** Opening Information given block **
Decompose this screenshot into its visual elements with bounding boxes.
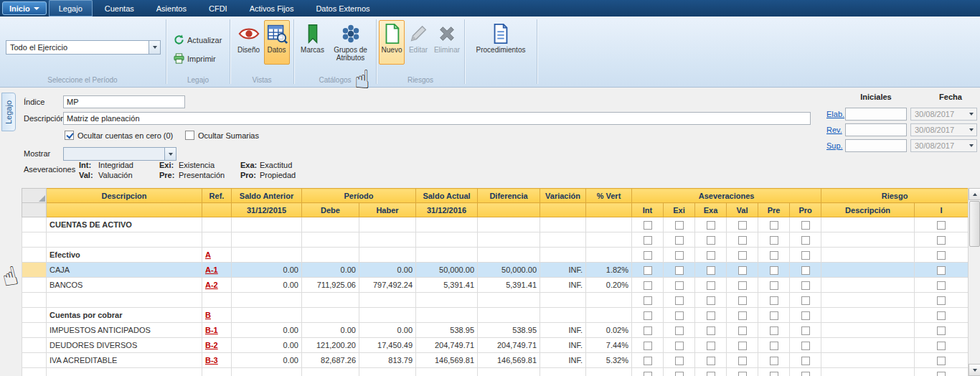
subheader-ref-empty[interactable] bbox=[202, 203, 232, 217]
asev-checkbox-pro[interactable] bbox=[801, 357, 810, 365]
subheader-diferencia-empty[interactable] bbox=[478, 203, 540, 217]
asev-checkbox-int[interactable] bbox=[644, 236, 652, 245]
row-selector[interactable] bbox=[22, 338, 47, 353]
asev-checkbox-int[interactable] bbox=[644, 311, 652, 320]
riesgo-i-checkbox[interactable] bbox=[937, 326, 946, 335]
asev-checkbox-exi[interactable] bbox=[675, 372, 684, 376]
riesgo-i-checkbox[interactable] bbox=[937, 281, 946, 290]
cell-debe[interactable]: 121,200.20 bbox=[302, 338, 359, 353]
asev-checkbox-int[interactable] bbox=[644, 251, 652, 260]
cell-diferencia[interactable]: 5,391.41 bbox=[478, 278, 540, 293]
asev-checkbox-pro[interactable] bbox=[801, 342, 810, 350]
cell-vert[interactable]: 0.02% bbox=[586, 323, 632, 338]
cell-haber[interactable] bbox=[359, 368, 416, 376]
asev-checkbox-exa[interactable] bbox=[707, 266, 715, 275]
asev-checkbox-pro[interactable] bbox=[801, 326, 810, 335]
editar-button[interactable]: Editar bbox=[405, 20, 431, 65]
mostrar-dropdown[interactable] bbox=[63, 147, 176, 161]
subheader-fecha-actual[interactable]: 31/12/2016 bbox=[416, 203, 478, 217]
ref-link[interactable]: B-2 bbox=[205, 341, 218, 349]
cell-vert[interactable] bbox=[586, 217, 632, 232]
row-selector[interactable] bbox=[22, 308, 47, 323]
cell-saldo-anterior[interactable] bbox=[232, 293, 302, 308]
scroll-down-button[interactable] bbox=[969, 364, 980, 376]
cell-saldo-anterior[interactable]: 0.00 bbox=[232, 353, 302, 368]
cell-saldo-anterior[interactable] bbox=[232, 308, 302, 323]
asev-checkbox-pre[interactable] bbox=[770, 342, 778, 350]
cell-saldo-anterior[interactable] bbox=[232, 217, 302, 232]
asev-checkbox-int[interactable] bbox=[644, 266, 652, 275]
indice-input[interactable] bbox=[63, 95, 185, 108]
grid-row[interactable] bbox=[22, 232, 969, 248]
asev-checkbox-exi[interactable] bbox=[675, 221, 684, 230]
asev-checkbox-pre[interactable] bbox=[770, 236, 778, 245]
asev-checkbox-pre[interactable] bbox=[770, 296, 778, 305]
cell-haber[interactable] bbox=[359, 248, 416, 263]
asev-checkbox-exa[interactable] bbox=[707, 281, 715, 290]
riesgo-i-checkbox[interactable] bbox=[937, 296, 946, 305]
cell-riesgo-descripcion[interactable] bbox=[821, 263, 915, 278]
cell-vert[interactable]: 0.20% bbox=[586, 278, 632, 293]
grid-row[interactable]: CUENTAS DE ACTIVO bbox=[22, 217, 969, 232]
cell-diferencia[interactable]: 146,569.81 bbox=[478, 353, 540, 368]
cell-variacion[interactable] bbox=[540, 248, 586, 263]
cell-saldo-anterior[interactable] bbox=[232, 368, 302, 376]
ref-link[interactable]: B bbox=[205, 311, 211, 319]
cell-saldo-anterior[interactable] bbox=[232, 248, 302, 263]
asev-checkbox-exa[interactable] bbox=[707, 236, 715, 245]
cell-diferencia[interactable]: 204,749.71 bbox=[478, 338, 540, 353]
asev-checkbox-val[interactable] bbox=[738, 281, 747, 290]
asev-checkbox-exi[interactable] bbox=[675, 311, 684, 320]
cell-debe[interactable] bbox=[302, 308, 359, 323]
asev-checkbox-pro[interactable] bbox=[801, 236, 810, 245]
vertical-scrollbar[interactable] bbox=[968, 188, 980, 376]
col-header-saldo-actual[interactable]: Saldo Actual bbox=[416, 189, 478, 203]
asev-checkbox-pre[interactable] bbox=[770, 266, 778, 275]
ref-link[interactable]: A bbox=[205, 250, 211, 259]
cell-descripcion[interactable] bbox=[47, 293, 202, 308]
col-header-diferencia[interactable]: Diferencia bbox=[478, 189, 540, 203]
cell-haber[interactable]: 17,450.49 bbox=[359, 338, 416, 353]
ref-link[interactable]: B-1 bbox=[205, 326, 218, 334]
cell-haber[interactable] bbox=[359, 293, 416, 308]
chevron-down-icon[interactable] bbox=[969, 113, 974, 116]
asev-checkbox-val[interactable] bbox=[738, 251, 747, 260]
grid-row[interactable]: CAJAA-10.000.000.0050,000.0050,000.00INF… bbox=[22, 263, 969, 278]
cell-descripcion[interactable]: IVA ACREDITABLE bbox=[47, 353, 202, 368]
side-tab-legajo[interactable]: Legajo bbox=[1, 93, 16, 131]
cell-variacion[interactable]: INF. bbox=[540, 263, 586, 278]
cell-saldo-actual[interactable] bbox=[416, 293, 478, 308]
cell-vert[interactable]: 7.44% bbox=[586, 338, 632, 353]
asev-checkbox-exa[interactable] bbox=[707, 311, 715, 320]
grid-row[interactable]: BANCOSA-20.00711,925.06797,492.245,391.4… bbox=[22, 278, 969, 293]
cell-debe[interactable] bbox=[302, 217, 359, 232]
cell-riesgo-descripcion[interactable] bbox=[821, 353, 915, 368]
riesgo-i-checkbox[interactable] bbox=[937, 221, 946, 230]
asev-checkbox-exi[interactable] bbox=[675, 236, 684, 245]
asev-checkbox-val[interactable] bbox=[738, 372, 747, 376]
cell-descripcion[interactable]: DEUDORES DIVERSOS bbox=[47, 338, 202, 353]
cell-saldo-anterior[interactable]: 0.00 bbox=[232, 278, 302, 293]
rev-iniciales-field[interactable] bbox=[845, 123, 907, 136]
cell-vert[interactable] bbox=[586, 368, 632, 376]
asev-checkbox-pre[interactable] bbox=[770, 251, 778, 260]
diseno-button[interactable]: Diseño bbox=[235, 20, 263, 65]
asev-checkbox-val[interactable] bbox=[738, 342, 747, 350]
col-header-ref[interactable]: Ref. bbox=[202, 189, 232, 203]
col-header-riesgo[interactable]: Riesgo bbox=[821, 189, 969, 203]
asev-checkbox-exa[interactable] bbox=[707, 342, 715, 350]
cell-riesgo-descripcion[interactable] bbox=[821, 232, 915, 248]
row-selector[interactable] bbox=[22, 217, 47, 232]
cell-riesgo-descripcion[interactable] bbox=[821, 338, 915, 353]
col-header-vert[interactable]: % Vert bbox=[586, 189, 632, 203]
asev-checkbox-pro[interactable] bbox=[801, 281, 810, 290]
cell-variacion[interactable] bbox=[540, 293, 586, 308]
asev-checkbox-pro[interactable] bbox=[801, 372, 810, 376]
cell-debe[interactable]: 0.00 bbox=[302, 263, 359, 278]
cell-diferencia[interactable]: 538.95 bbox=[478, 323, 540, 338]
subheader-asev-pro[interactable]: Pro bbox=[790, 203, 821, 217]
cell-saldo-actual[interactable]: 146,569.81 bbox=[416, 353, 478, 368]
cell-diferencia[interactable] bbox=[478, 217, 540, 232]
subheader-vert-empty[interactable] bbox=[586, 203, 632, 217]
asev-checkbox-val[interactable] bbox=[738, 296, 747, 305]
** Closing Information given block **
> **Assignment**
Show every line from the entries above in which "haber" appears.

> **Answer to this task**
cell-haber[interactable] bbox=[359, 368, 416, 376]
cell-haber[interactable] bbox=[359, 248, 416, 263]
cell-haber[interactable]: 17,450.49 bbox=[359, 338, 416, 353]
cell-haber[interactable] bbox=[359, 293, 416, 308]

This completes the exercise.